Retype, exactly and with nothing added, the lines from the one showing "Windlicht / Duftkerze BT 20" through the final line of the material. Omit pictures.

Segment Start: EXTRACTED DATA

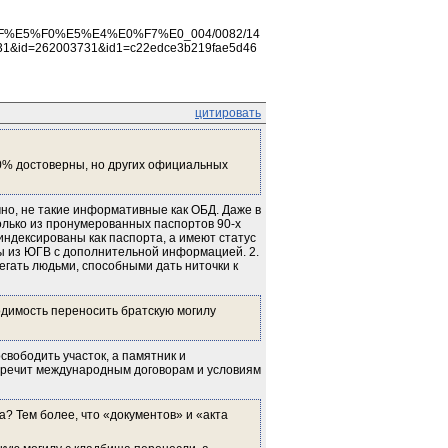
%E5%F0%E5%E4%E0%F7%E0_004/0082/14
&id=262003731&id1=c22edce3b219fae5d46
цитировать
0% достоверны, но других официальных 
чно, не такие информативные как ОБД. Даже в 
лько из пронумерованных паспортов 90-х 
индексированы как паспорта, а имеют статус 
 из ЮГВ с дополнительной информацией. 2. 
гать людьми, способными дать ниточки к 
одимость переносить братскую могилу 
вободить участок, а памятник и 
воречит международным договорам и условиям 
? Тем более, что «документов» и «акта 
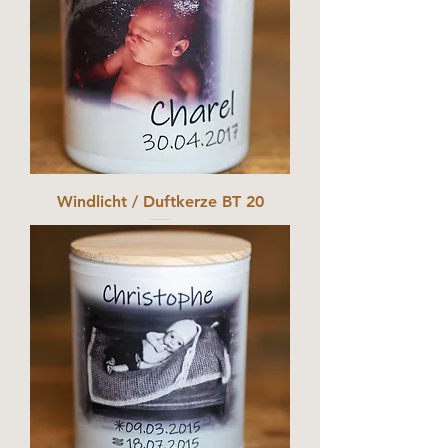
Windlicht / Duftkerze BT 20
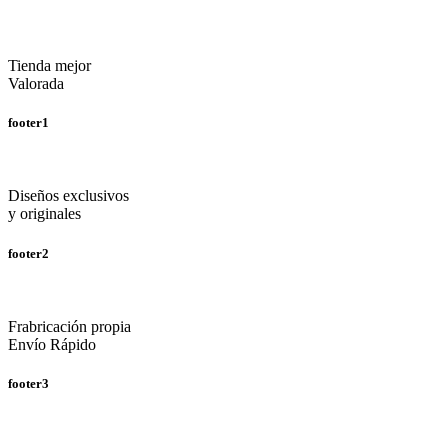
Tienda mejor
Valorada
footer1
Diseños exclusivos
y originales
footer2
Frabricación propia
Envío Rápido
footer3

Segment End: EXTRACTED DATA

SOLVED PROBLEM
Windlicht / Duftkerze BT 20
Tienda mejor
Valorada
footer1
Diseños exclusivos
y originales
footer2
Frabricación propia
Envío Rápido
footer3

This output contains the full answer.